BEGIN RECORDS FOR THE TASK

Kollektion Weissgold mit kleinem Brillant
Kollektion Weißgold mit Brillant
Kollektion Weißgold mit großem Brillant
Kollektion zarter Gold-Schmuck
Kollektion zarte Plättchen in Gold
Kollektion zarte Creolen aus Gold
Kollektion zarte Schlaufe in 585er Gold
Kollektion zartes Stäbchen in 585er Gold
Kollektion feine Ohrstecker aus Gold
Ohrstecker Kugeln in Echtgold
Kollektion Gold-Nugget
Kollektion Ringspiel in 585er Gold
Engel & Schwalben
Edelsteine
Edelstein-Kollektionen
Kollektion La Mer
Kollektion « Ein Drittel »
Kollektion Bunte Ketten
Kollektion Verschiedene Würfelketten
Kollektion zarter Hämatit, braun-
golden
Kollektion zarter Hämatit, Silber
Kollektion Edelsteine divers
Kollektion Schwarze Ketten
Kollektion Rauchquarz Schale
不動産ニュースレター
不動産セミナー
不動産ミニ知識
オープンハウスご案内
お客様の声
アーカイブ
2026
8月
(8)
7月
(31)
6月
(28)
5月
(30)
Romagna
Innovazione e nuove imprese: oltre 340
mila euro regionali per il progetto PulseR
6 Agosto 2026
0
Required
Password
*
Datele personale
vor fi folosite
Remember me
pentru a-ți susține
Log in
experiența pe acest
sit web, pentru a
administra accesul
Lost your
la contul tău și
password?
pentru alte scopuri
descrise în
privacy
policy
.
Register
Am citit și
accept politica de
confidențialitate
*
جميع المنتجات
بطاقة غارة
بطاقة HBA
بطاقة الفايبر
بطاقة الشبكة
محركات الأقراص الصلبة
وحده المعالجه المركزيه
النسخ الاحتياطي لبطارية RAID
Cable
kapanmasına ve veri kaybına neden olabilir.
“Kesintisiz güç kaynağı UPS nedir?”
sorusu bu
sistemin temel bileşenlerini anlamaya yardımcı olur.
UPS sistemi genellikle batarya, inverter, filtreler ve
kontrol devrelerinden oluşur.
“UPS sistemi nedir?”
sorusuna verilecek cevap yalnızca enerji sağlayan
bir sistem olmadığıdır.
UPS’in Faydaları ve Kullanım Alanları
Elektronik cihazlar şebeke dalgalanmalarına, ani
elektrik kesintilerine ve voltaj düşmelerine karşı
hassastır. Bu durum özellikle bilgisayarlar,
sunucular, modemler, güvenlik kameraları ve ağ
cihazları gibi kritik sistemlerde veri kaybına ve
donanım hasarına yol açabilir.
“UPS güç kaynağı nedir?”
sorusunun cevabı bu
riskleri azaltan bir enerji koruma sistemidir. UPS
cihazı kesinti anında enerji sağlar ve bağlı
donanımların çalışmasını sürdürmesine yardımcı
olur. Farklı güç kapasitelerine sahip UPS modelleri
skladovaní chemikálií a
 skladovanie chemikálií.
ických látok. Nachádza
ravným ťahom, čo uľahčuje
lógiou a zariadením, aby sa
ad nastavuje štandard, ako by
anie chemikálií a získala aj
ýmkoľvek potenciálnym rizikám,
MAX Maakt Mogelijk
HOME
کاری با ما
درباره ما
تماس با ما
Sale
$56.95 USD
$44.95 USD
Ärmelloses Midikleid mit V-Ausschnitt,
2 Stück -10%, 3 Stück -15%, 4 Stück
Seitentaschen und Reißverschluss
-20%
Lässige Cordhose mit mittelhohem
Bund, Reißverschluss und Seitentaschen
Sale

END RECORDS FOR THE TASK
BEGIN RECORDS FOR THE TASK

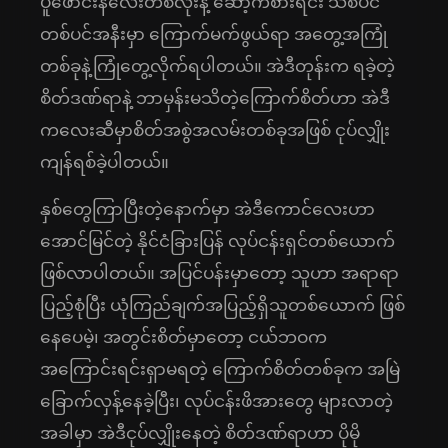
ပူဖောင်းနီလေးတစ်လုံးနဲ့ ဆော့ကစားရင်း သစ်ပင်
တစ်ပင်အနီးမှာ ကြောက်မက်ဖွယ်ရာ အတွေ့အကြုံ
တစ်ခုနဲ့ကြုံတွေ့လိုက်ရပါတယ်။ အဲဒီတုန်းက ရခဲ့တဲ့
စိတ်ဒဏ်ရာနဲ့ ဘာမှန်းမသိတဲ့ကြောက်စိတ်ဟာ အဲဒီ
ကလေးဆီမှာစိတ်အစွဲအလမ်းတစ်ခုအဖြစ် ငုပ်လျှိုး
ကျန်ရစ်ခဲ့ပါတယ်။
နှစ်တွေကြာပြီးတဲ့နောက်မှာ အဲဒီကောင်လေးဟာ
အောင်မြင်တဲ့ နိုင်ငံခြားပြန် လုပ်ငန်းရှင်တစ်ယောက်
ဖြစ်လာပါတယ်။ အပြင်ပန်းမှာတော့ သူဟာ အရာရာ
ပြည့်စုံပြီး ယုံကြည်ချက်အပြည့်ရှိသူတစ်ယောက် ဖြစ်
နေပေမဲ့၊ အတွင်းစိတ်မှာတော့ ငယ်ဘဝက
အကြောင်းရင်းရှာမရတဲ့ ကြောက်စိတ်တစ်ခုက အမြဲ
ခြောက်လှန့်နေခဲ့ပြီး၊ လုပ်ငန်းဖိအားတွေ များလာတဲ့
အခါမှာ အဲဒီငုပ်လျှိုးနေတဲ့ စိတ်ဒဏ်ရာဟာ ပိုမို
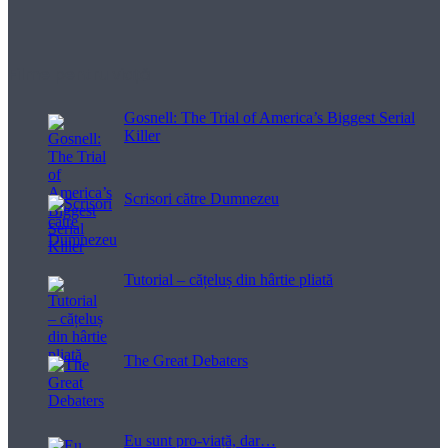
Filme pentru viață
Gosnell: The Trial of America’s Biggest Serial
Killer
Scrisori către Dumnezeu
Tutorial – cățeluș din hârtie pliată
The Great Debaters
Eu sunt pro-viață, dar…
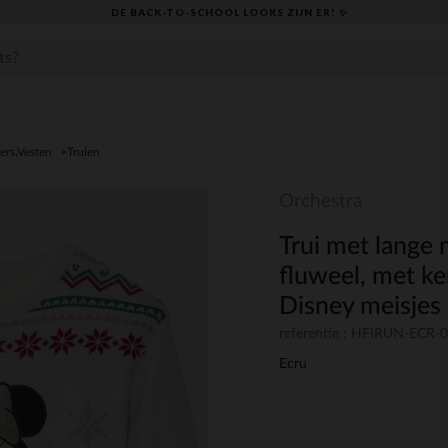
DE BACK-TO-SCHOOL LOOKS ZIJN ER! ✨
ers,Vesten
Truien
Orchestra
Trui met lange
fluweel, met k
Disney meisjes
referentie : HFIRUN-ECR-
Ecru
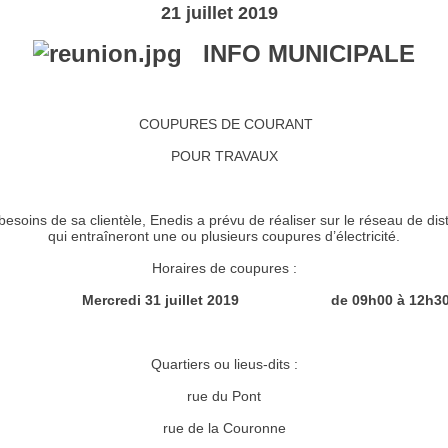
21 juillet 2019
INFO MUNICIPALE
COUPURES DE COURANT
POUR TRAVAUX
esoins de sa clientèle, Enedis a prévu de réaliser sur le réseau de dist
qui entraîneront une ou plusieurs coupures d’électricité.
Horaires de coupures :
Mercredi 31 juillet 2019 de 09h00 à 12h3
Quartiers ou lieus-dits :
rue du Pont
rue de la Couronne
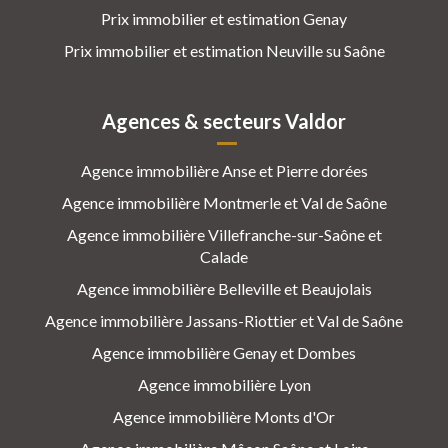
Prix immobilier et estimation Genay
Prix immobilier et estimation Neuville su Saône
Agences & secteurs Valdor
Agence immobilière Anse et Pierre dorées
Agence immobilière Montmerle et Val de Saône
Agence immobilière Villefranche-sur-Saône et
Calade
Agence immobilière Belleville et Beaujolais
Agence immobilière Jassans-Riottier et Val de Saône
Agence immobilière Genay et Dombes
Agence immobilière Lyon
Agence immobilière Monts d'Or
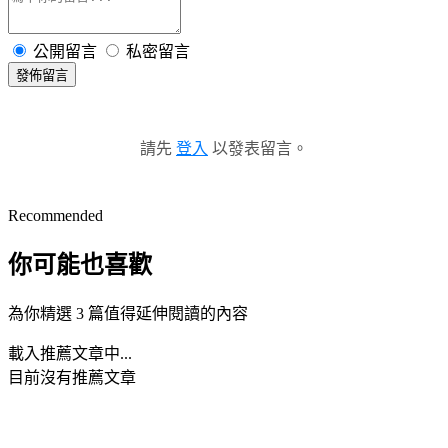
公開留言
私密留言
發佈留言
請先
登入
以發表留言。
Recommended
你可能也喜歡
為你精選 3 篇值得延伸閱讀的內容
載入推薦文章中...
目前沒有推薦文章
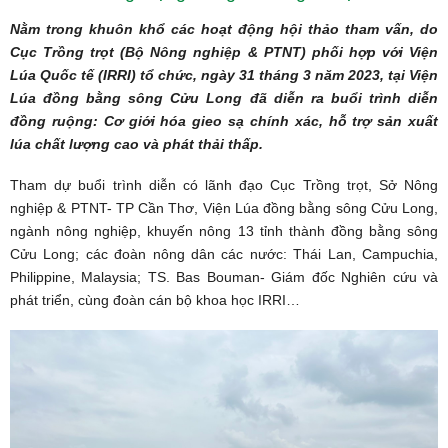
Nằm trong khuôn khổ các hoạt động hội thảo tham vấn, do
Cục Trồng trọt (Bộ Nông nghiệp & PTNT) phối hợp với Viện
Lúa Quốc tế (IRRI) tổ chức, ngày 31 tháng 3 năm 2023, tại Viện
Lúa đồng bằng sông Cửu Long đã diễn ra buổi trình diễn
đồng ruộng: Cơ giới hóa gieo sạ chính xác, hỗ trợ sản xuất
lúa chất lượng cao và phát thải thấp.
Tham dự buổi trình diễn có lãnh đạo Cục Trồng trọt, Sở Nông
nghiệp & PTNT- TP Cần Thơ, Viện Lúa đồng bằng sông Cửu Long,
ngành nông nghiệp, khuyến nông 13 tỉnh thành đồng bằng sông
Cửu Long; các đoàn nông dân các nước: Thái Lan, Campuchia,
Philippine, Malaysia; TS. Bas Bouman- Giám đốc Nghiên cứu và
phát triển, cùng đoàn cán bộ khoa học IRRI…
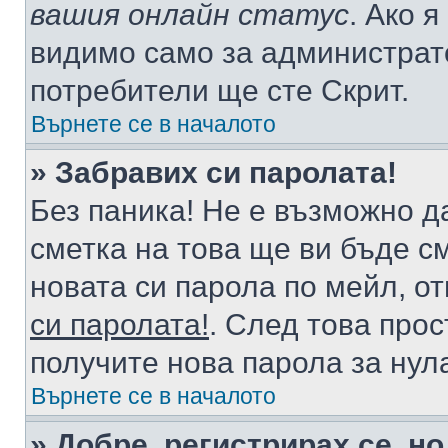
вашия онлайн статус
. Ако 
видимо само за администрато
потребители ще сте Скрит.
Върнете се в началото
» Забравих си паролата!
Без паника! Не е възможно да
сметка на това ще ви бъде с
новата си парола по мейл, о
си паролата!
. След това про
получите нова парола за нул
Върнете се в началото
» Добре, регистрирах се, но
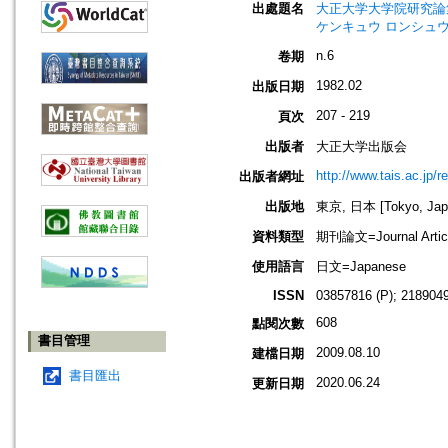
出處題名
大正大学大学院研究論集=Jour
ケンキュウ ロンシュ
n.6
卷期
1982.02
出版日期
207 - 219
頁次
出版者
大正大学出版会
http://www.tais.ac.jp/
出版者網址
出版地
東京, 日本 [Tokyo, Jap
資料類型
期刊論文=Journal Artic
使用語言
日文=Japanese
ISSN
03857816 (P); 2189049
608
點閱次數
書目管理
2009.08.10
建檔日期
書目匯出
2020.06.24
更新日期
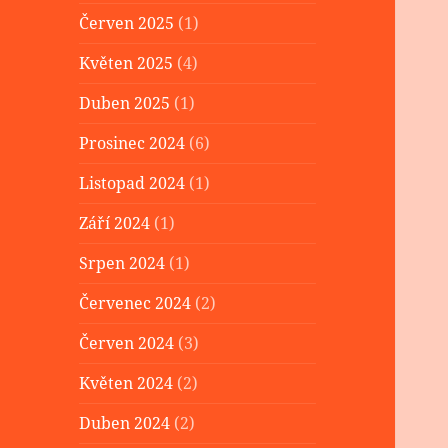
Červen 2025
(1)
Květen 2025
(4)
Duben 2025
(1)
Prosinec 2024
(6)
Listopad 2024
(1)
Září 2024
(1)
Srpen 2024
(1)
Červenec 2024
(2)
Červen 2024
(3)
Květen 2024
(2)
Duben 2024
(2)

END RECORDS FOR THE TASK

ACTIVITY: All that belongs in your answer is the stretch of entries above from the line with "mila euro regionali per il progetto PulseR" through the line with "Ärmelloses Midikleid mit", printed exactly.

TASK SOLUTION:
mila euro regionali per il progetto PulseR
6 Agosto 2026
0
Required
Password
*
Datele personale
vor fi folosite
Remember me
pentru a-ți susține
Log in
experiența pe acest
sit web, pentru a
administra accesul
Lost your
la contul tău și
password?
pentru alte scopuri
descrise în
privacy
policy
.
Register
Am citit și
accept politica de
confidențialitate
*
جميع المنتجات
بطاقة غارة
بطاقة HBA
بطاقة الفايبر
بطاقة الشبكة
محركات الأقراص الصلبة
وحده المعالجه المركزيه
النسخ الاحتياطي لبطارية RAID
Cable
kapanmasına ve veri kaybına neden olabilir.
“Kesintisiz güç kaynağı UPS nedir?”
sorusu bu
sistemin temel bileşenlerini anlamaya yardımcı olur.
UPS sistemi genellikle batarya, inverter, filtreler ve
kontrol devrelerinden oluşur.
“UPS sistemi nedir?”
sorusuna verilecek cevap yalnızca enerji sağlayan
bir sistem olmadığıdır.
UPS’in Faydaları ve Kullanım Alanları
Elektronik cihazlar şebeke dalgalanmalarına, ani
elektrik kesintilerine ve voltaj düşmelerine karşı
hassastır. Bu durum özellikle bilgisayarlar,
sunucular, modemler, güvenlik kameraları ve ağ
cihazları gibi kritik sistemlerde veri kaybına ve
donanım hasarına yol açabilir.
“UPS güç kaynağı nedir?”
sorusunun cevabı bu
riskleri azaltan bir enerji koruma sistemidir. UPS
cihazı kesinti anında enerji sağlar ve bağlı
donanımların çalışmasını sürdürmesine yardımcı
olur. Farklı güç kapasitelerine sahip UPS modelleri
skladovaní chemikálií a
 skladovanie chemikálií.
ických látok. Nachádza
ravným ťahom, čo uľahčuje
lógiou a zariadením, aby sa
ad nastavuje štandard, ako by
anie chemikálií a získala aj
ýmkoľvek potenciálnym rizikám,
MAX Maakt Mogelijk
HOME
کاری با ما
درباره ما
تماس با ما
Sale
$56.95 USD
$44.95 USD
Ärmelloses Midikleid mit V-Ausschnitt,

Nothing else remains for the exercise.